TASK DESCRIPTION:
Below are some records. Write out exactly their lines from the one with "Работы по дереву" through the one with "insularen Akademiker:innen-Milieu verharrenden", and leave the pictures behind.

ENTRIES PROVIDED:
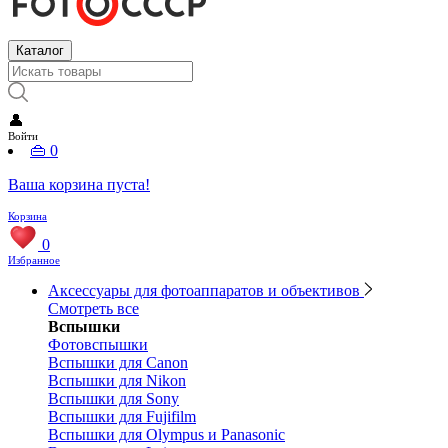
Каталог
👤
Войти
👜
0
Ваша корзина пуста!
Корзина
0
Избранное
Аксессуары для фотоаппаратов и объективов
Смотреть все
Вспышки
Фотовспышки
Вспышки для Canon
Вспышки для Nikon
Вспышки для Sony
Вспышки для Fujifilm
Вспышки для Olympus и Panasonic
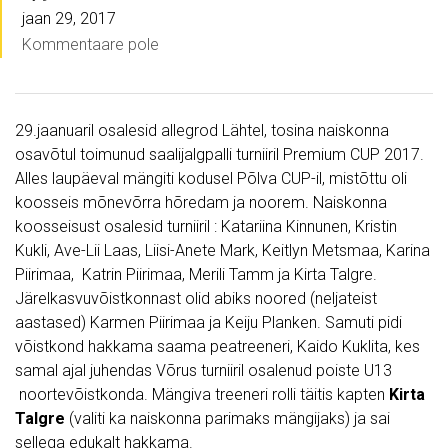
jaan 29, 2017
Kommentaare pole
29.jaanuaril osalesid allegrod Lähtel, tosina naiskonna
osavõtul toimunud saalijalgpalli turniiril Premium CUP 2017.
Alles laupäeval mängiti kodusel Põlva CUP-il, mistõttu oli
koosseis mõnevõrra hõredam ja noorem. Naiskonna
koosseisust osalesid turniiril : Katariina Kinnunen, Kristin
Kukli, Ave-Lii Laas, Liisi-Anete Mark, Keitlyn Metsmaa, Karina
Piirimaa, Katrin Piirimaa, Merili Tamm ja Kirta Talgre.
Järelkasvuvõistkonnast olid abiks noored (neljateist
aastased) Karmen Piirimaa ja Keiju Planken. Samuti pidi
võistkond hakkama saama peatreeneri, Kaido Kuklita, kes
samal ajal juhendas Võrus turniiril osalenud poiste U13
noortevõistkonda. Mängiva treeneri rolli täitis kapten
Kirta
Talgre
(valiti ka naiskonna parimaks mängijaks) ja sai
sellega edukalt hakkama.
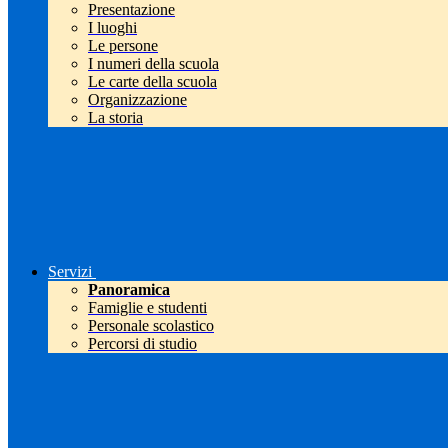
Presentazione
I luoghi
Le persone
I numeri della scuola
Le carte della scuola
Organizzazione
La storia
Servizi
Panoramica
Famiglie e studenti
Personale scolastico
Percorsi di studio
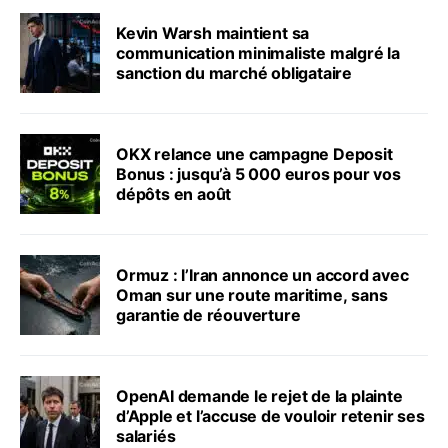
Kevin Warsh maintient sa
communication minimaliste malgré la
sanction du marché obligataire
OKX relance une campagne Deposit
Bonus : jusqu’à 5 000 euros pour vos
dépôts en août
Ormuz : l’Iran annonce un accord avec
Oman sur une route maritime, sans
garantie de réouverture
OpenAI demande le rejet de la plainte
d’Apple et l’accuse de vouloir retenir ses
salariés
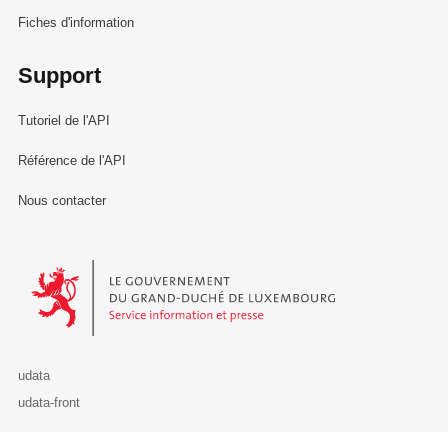
Fiches d'information
Support
Tutoriel de l'API
Référence de l'API
Nous contacter
Le Gouvernement du Grand-Duché de Luxembourg - Service Informa
udata
udata-front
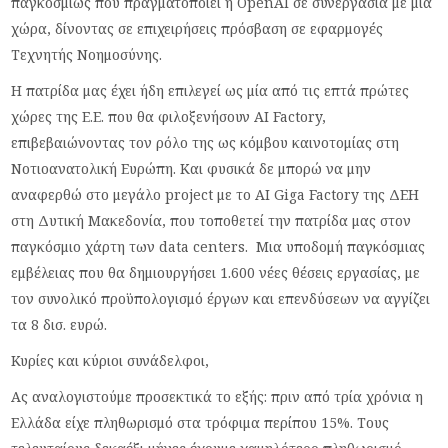
παγκοσμίως που πραγματοποιεί η OpenAI σε συνεργασία με μια
χώρα, δίνοντας σε επιχειρήσεις πρόσβαση σε εφαρμογές
Τεχνητής Νοημοσύνης.
Η πατρίδα μας έχει ήδη επιλεγεί ως μία από τις επτά πρώτες
χώρες της Ε.Ε. που θα φιλοξενήσουν AI Factory,
επιβεβαιώνοντας τον ρόλο της ως κόμβου καινοτομίας στη
Νοτιοανατολική Ευρώπη. Και φυσικά δε μπορώ να μην
αναφερθώ στο μεγάλο project με το AΙ Giga Factory της ΔΕΗ
στη Δυτική Μακεδονία, που τοποθετεί την πατρίδα μας στον
παγκόσμιο χάρτη των data centers. Μια υποδομή παγκόσμιας
εμβέλειας που θα δημιουργήσει 1.600 νέες θέσεις εργασίας, με
τον συνολικό προϋπολογισμό έργων και επενδύσεων να αγγίζει
τα 8 δισ. ευρώ.
Κυρίες και κύριοι συνάδελφοι,
Ας αναλογιστούμε προσεκτικά το εξής: πριν από τρία χρόνια η
Ελλάδα είχε πληθωρισμό στα τρόφιμα περίπου 15%. Τους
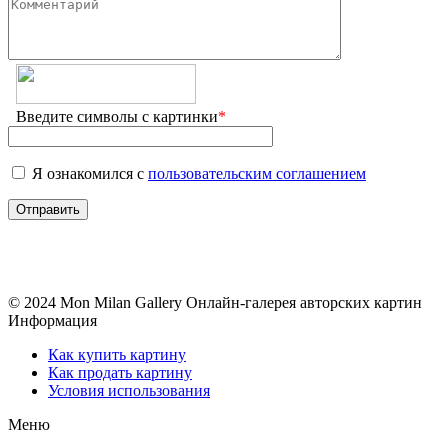
Введите символы с картинки
*
Я ознакомился с
пользовательским соглашением
© 2024 Mon Milan Gallery
Онлайн-галерея авторских картин
Информация
Как купить картину
Как продать картину
Условия использования
Меню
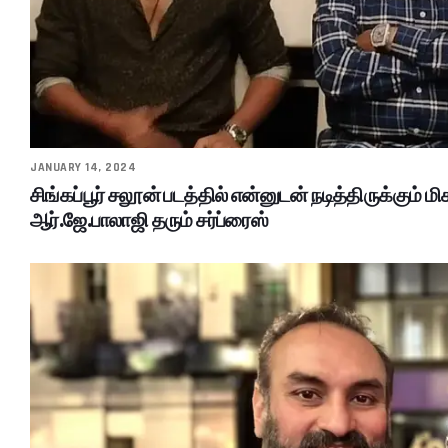
JANUARY 14, 2024
சிங்கப்பூர் சலூன் படத்தில் என்னுடன் நடித்திருக்கும் மி
ஆர்.ஜே.பாலாஜி தரும் சர்ப்ரைஸ்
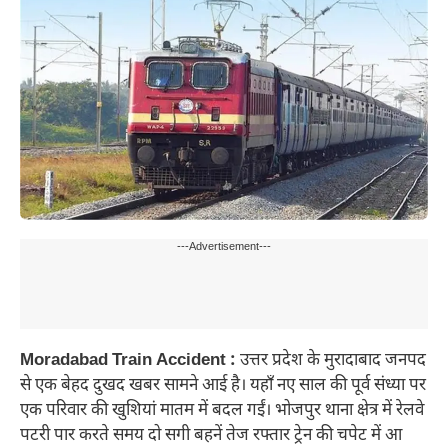
---Advertisement---
Moradabad Train Accident :
उत्तर प्रदेश के मुरादाबाद जनपद
से एक बेहद दुखद खबर सामने आई है। यहाँ नए साल की पूर्व संध्या पर
एक परिवार की खुशियां मातम में बदल गईं। भोजपुर थाना क्षेत्र में रेलवे
पटरी पार करते समय दो सगी बहनें तेज रफ्तार ट्रेन की चपेट में आ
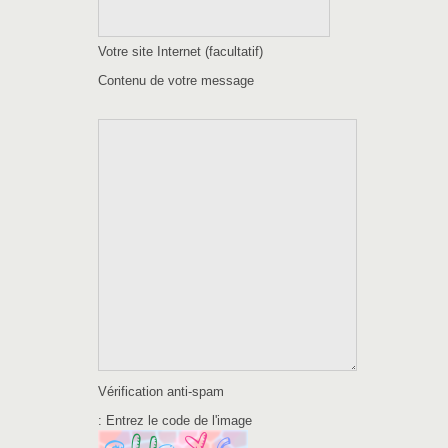
Votre site Internet (facultatif)
Contenu de votre message
Vérification anti-spam
: Entrez le code de l'image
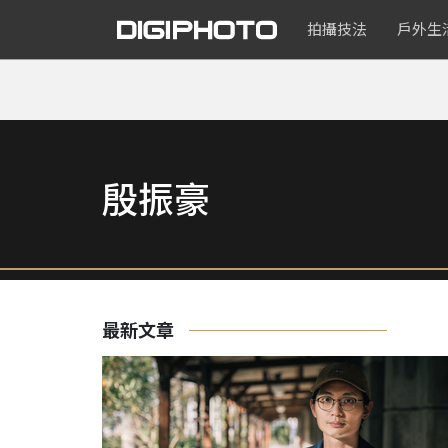
拍攝技法
戶外生
殷振豪
最新文章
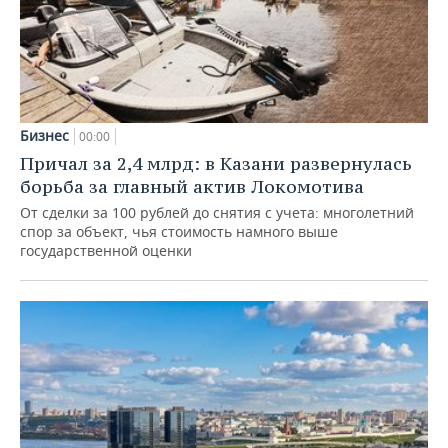
Бизнес
00:00
Причал за 2,4 млрд: в Казани развернулась
борьба за главный актив Локомотива
От сделки за 100 рублей до снятия с учета: многолетний
спор за объект, чья стоимость намного выше
государственной оценки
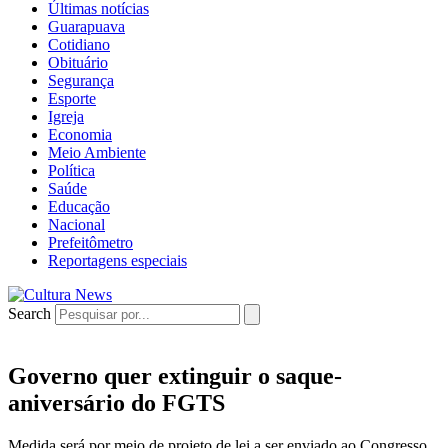
Últimas notícias
Guarapuava
Cotidiano
Obituário
Segurança
Esporte
Igreja
Economia
Meio Ambiente
Política
Saúde
Educação
Nacional
Prefeitômetro
Reportagens especiais
Search
Governo quer extinguir o saque-
aniversário do FGTS
Medida será por meio de projeto de lei a ser enviado ao Congresso.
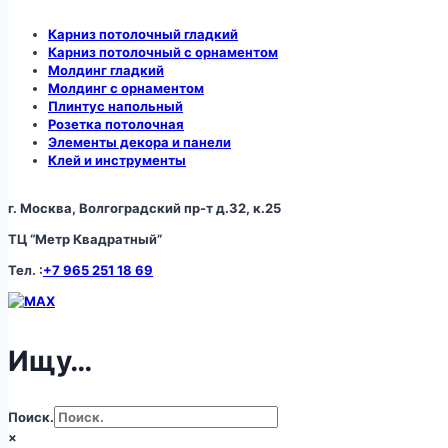
Карниз потолочный гладкий
Карниз потолочный с орнаментом
Молдинг гладкий
Молдинг с орнаментом
Плинтус напольный
Розетка потолочная
Элементы декора и панели
Клей и инструменты
г. Москва, Волгоградский пр-т д.32, к.25
ТЦ “Метр Квадратный”
Тел. :
+7 965 251 18 69
Ищу…
Поиск.
×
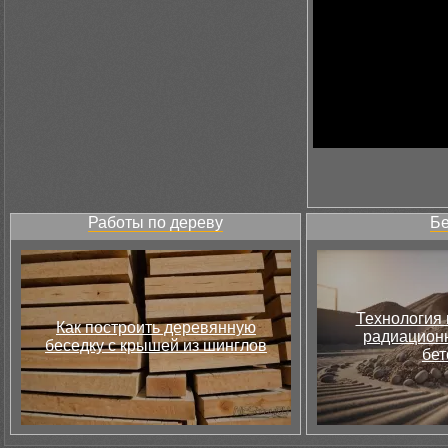
Работы по дереву
Бе
Технология 
Как построить деревянную
радиацион
беседку с крышей из шинглов
бет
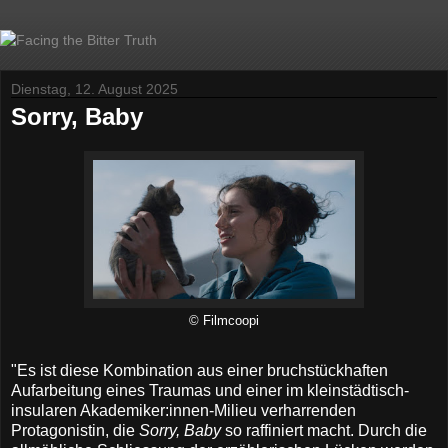
Dienstag, 12. August 2025
Sorry, Baby
© Filmcoopi
"Es ist diese Kombination aus einer bruchstückhaften
Aufarbeitung eines Traumas und einer im kleinstädtisch-
insularen Akademiker:innen-Milieu verharrenden
Protagonistin, die
Sorry, Baby
so raffiniert macht. Durch die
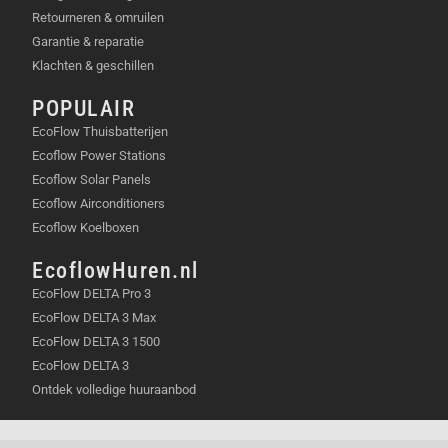
Retourneren & omruilen
Garantie & reparatie
Klachten & geschillen
POPULAIR
EcoFlow Thuisbatterijen
Ecoflow Power Stations
Ecoflow Solar Panels
Ecoflow Airconditioners
Ecoflow Koelboxen
EcoflowHuren.nl
EcoFlow DELTA Pro 3
EcoFlow DELTA 3 Max
EcoFlow DELTA 3 1500
EcoFlow DELTA 3
Ontdek volledige huuraanbod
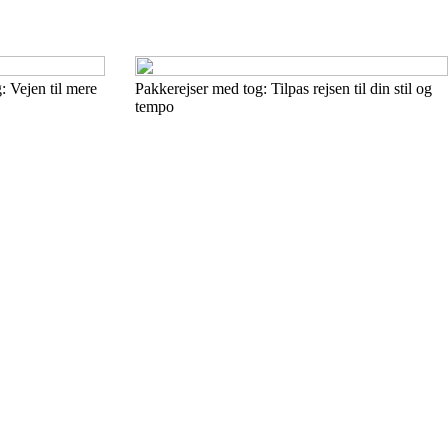
g: Vejen til mere
Pakkerejser med tog: Tilpas rejsen til din stil og
tempo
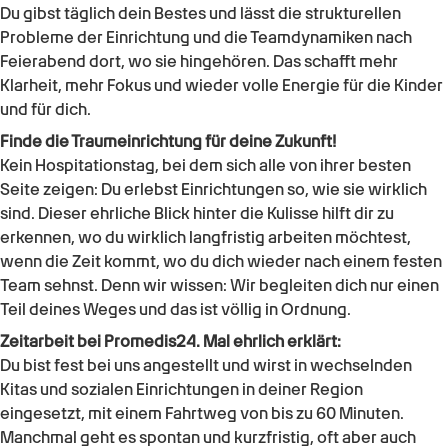
Du gibst täglich dein Bestes und lässt die strukturellen
Probleme der Einrichtung und die Teamdynamiken nach
Feierabend dort, wo sie hingehören. Das schafft mehr
Klarheit, mehr Fokus und wieder volle Energie für die Kinder
und für dich.
Finde die Traumeinrichtung für deine Zukunft!
Kein Hospitationstag, bei dem sich alle von ihrer besten
Seite zeigen: Du erlebst Einrichtungen so, wie sie wirklich
sind. Dieser ehrliche Blick hinter die Kulisse hilft dir zu
erkennen, wo du wirklich langfristig arbeiten möchtest,
wenn die Zeit kommt, wo du dich wieder nach einem festen
Team sehnst. Denn wir wissen: Wir begleiten dich nur einen
Teil deines Weges und das ist völlig in Ordnung.
Zeitarbeit bei Promedis24. Mal ehrlich erklärt:
Du bist fest bei uns angestellt und wirst in wechselnden
Kitas und sozialen Einrichtungen in deiner Region
eingesetzt, mit einem Fahrtweg von bis zu 60 Minuten.
Manchmal geht es spontan und kurzfristig, oft aber auch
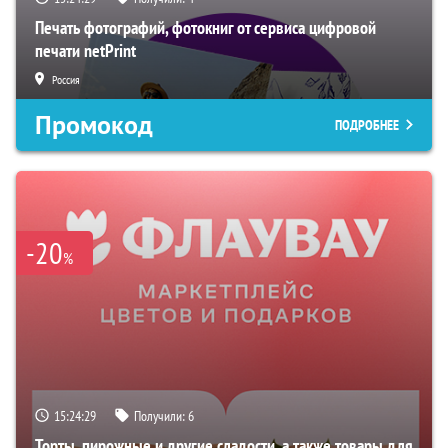
Печать фотографий, фотокниг от сервиса цифровой
печати netPrint
Россия
Промокод
ПОДРОБНЕЕ
-20
%
15:24:27
Получили:
6
Торты, пирожные и другие сладости, а также товары для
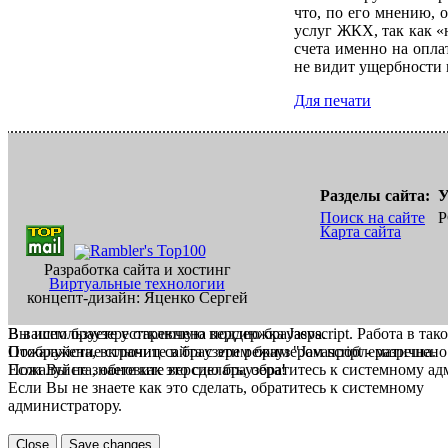
что, по его мнению, 
услуг ЖКХ, так как «
счета именно на опла
не видит ущербности 
Для печати
Разделы сайта:
У
Поиск на сайте
Р
Карта сайта
Разработка сайта и хостинг
Виртуальные технологии
концепт-дизайн: Яценко Сергей
В вашем браузере отключена поддержка Jasvscript. Работа в так
Вы используете устаревшую версию браузера.
Пожалуйста, включите в браузере режим "Javascript - разрешено
Отображение страниц сайта с этим браузером проблематична.
Если Вы не знаете как это сделать, обратитесь к системному а
Пожалуйста, обновите версию браузера!
Если Вы не знаете как это сделать, обратитесь к системному
администратору.
Close
Save changes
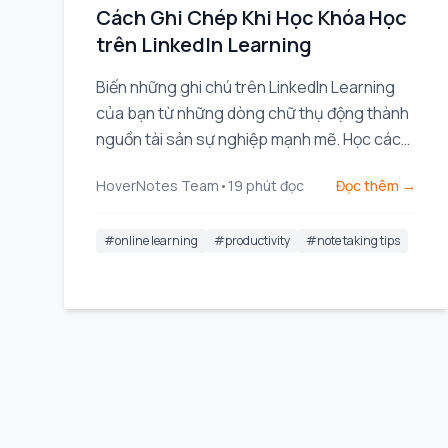
Cách Ghi Chép Khi Học Khóa Học
trên LinkedIn Learning
Biến những ghi chú trên LinkedIn Learning
của bạn từ những dòng chữ thụ động thành
nguồn tài sản sự nghiệp mạnh mẽ. Học các
quy trình làm việc thực tiễn để ghi lại, sắp xếp
HoverNotes Team
•
19
phút đọc
Đọc thêm →
và sử dụng kiến thức của bạn một cách hiệu
quả.
#
online learning
#
productivity
#
note taking tips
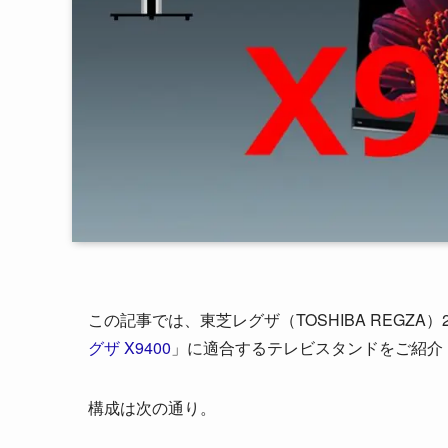
この記事では、東芝レグザ（TOSHIBA REGZA）
グザ X9400
」に適合するテレビスタンドをご紹介
構成は次の通り。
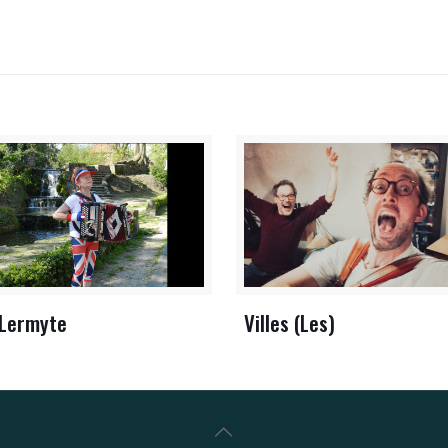
 Lermyte
Villes (Les)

REPLY:
Работы по дереву
Бе
Технология 
Как построить деревянную
радиацион
беседку с крышей из шинглов
бет
Dienstag, 12. August 2025
Sorry, Baby
© Filmcoopi
"Es ist diese Kombination aus einer bruchstückhaften
Aufarbeitung eines Traumas und einer im kleinstädtisch-
insularen Akademiker:innen-Milieu verharrenden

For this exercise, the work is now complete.